My council colleagues unanimously supported that I write to you to set out these challenges and also to call for an urgent review of how local government is funded. It is clear that the collective scale of wider fiscal challenges we are all now being faced with simply cannot be met within the resources which are being made available. In recent years, a significantly enhanced proportion of the council’s national settlement remains aligned to the delivery of wider new Scottish Government policy commitments, and as such, in reality there remains limited options available to redirect funding streams without an adverse impact on these policy commitments.
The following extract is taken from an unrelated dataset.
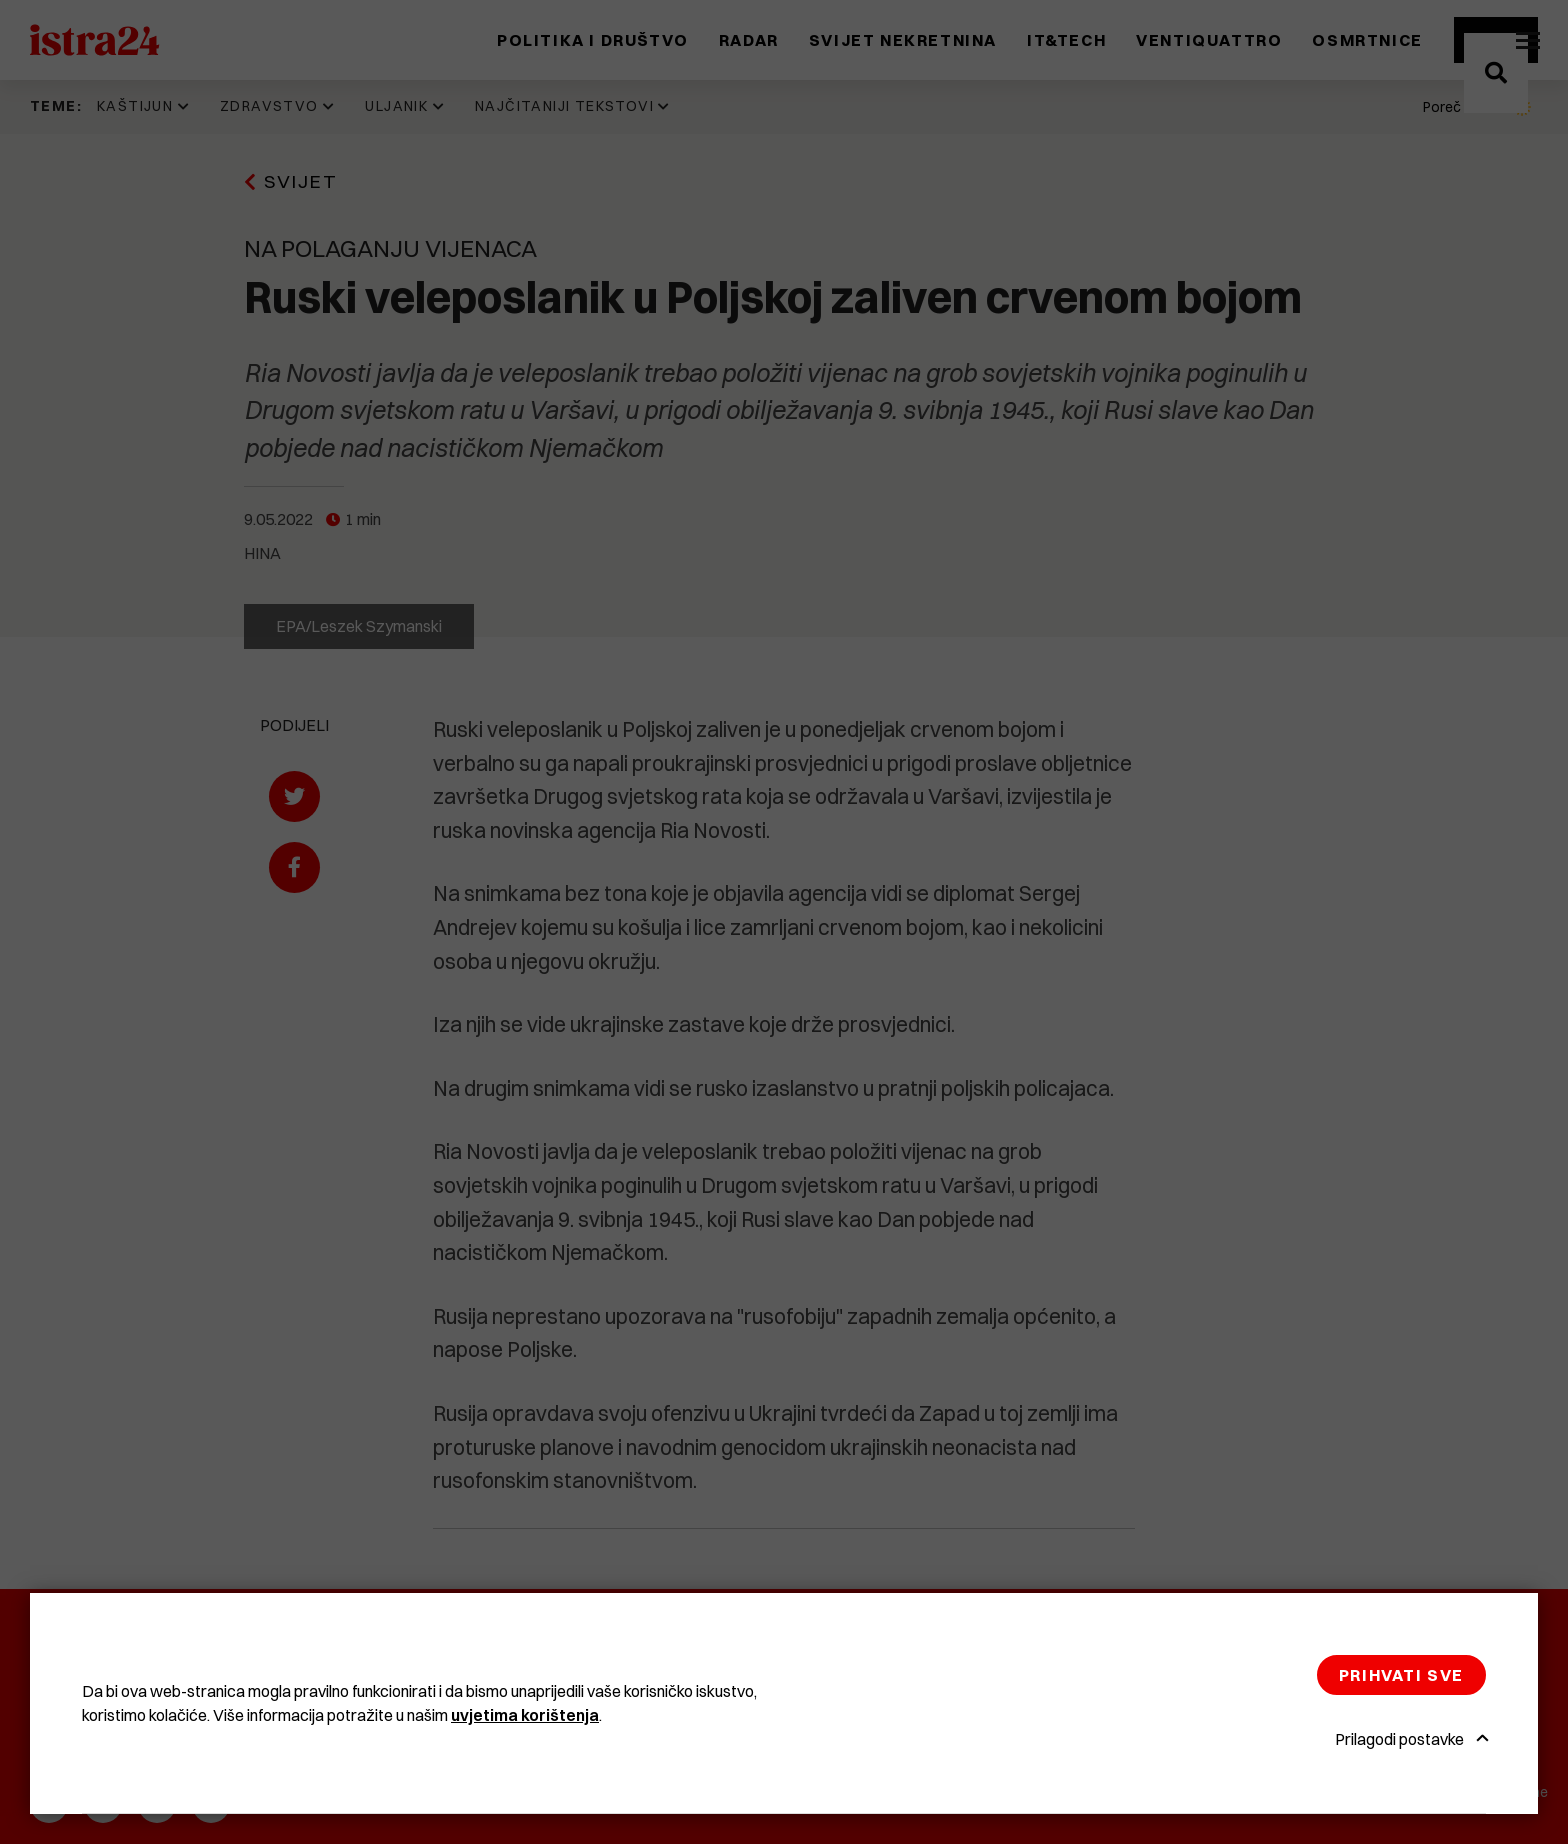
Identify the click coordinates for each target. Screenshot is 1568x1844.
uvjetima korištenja (525, 1715)
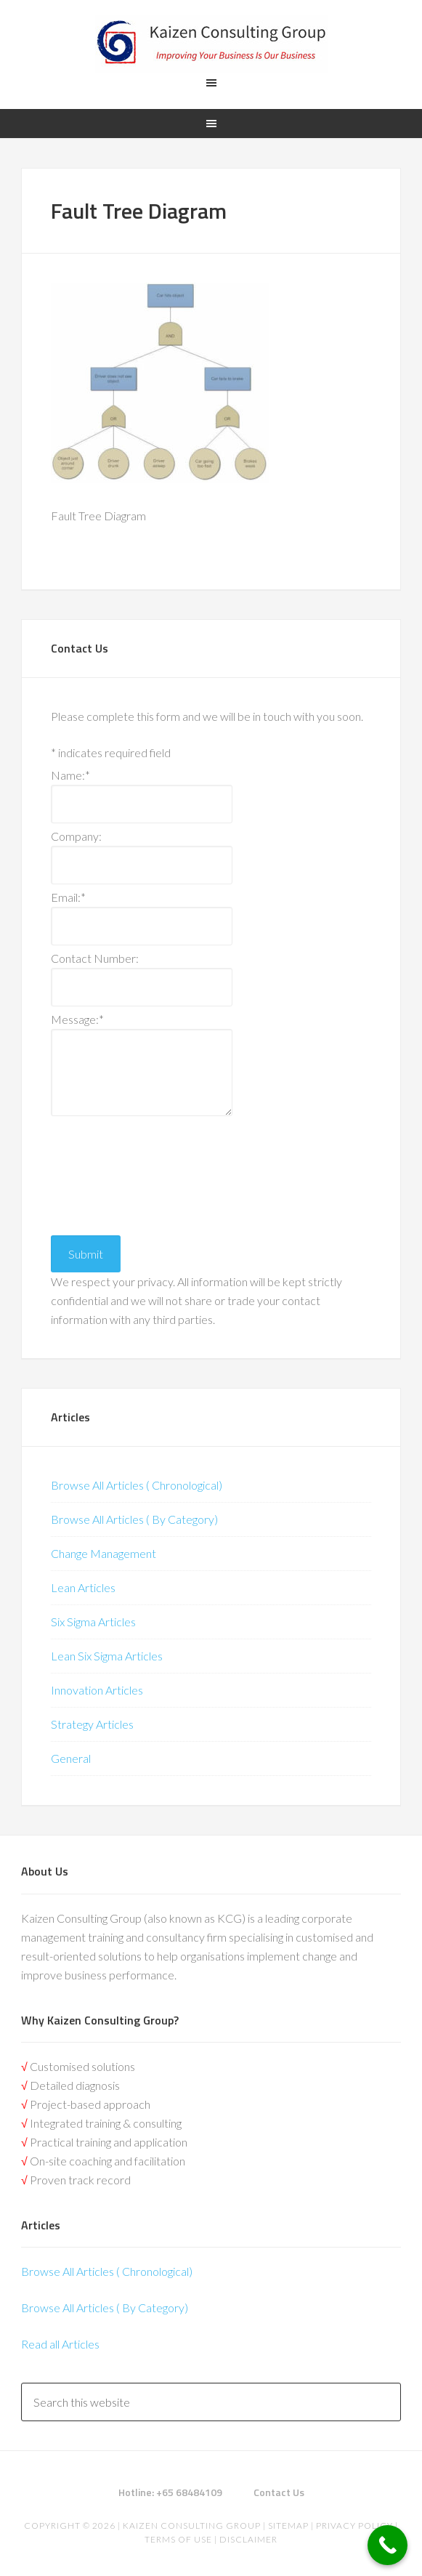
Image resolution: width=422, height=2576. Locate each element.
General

The Local Government Finance settlement for 2022-23, and again reaffirmed in the Scottish Government Resource Spending Review published in May 2022, reaffirmed the commitment to agree a ‘new deal’ for Local Government through the development of a partnership agreement and fiscal framework. This commitment now needs to be progressed with urgency and pace, and indeed I would ask that this goes further to call for an urgent review as to how local government is funded. As democratically elected leaders we have a responsibility to our electorate to ensure that we can do our best to deliver and support sustainable public services, and ensure that we are using the available resources in the most effective way that supports our local communities. The scale of the challenges that we are currently facing and which lie ahead simply cannot be met without there being a very real and detrimental impact on our communities and indeed vital local services, and put simply it will mean less money for school food, classroom support, supporting the most vulnerable and ultimately jobs. This is not a position any of us share.
In East Lothian, we want to be part of a joint solution to ensure that we can deliver and sustain essential local services, but this needs an honest conversation, and needs to be supported by an urgent review as to how local government and indeed this council is now funded to ensure that we can use what resources we have available to us to target areas which are most in need, and in doing so support improved outcomes which are jointly shared. This review must also include providing flexibility on existing national policy commitments. We must urgently move away from targeted funding consistently to support new national policy commitments and provide appropriate and sustainable funding that genuinely empowers and trust local government to do the job that we are elected by our local communities to deliver.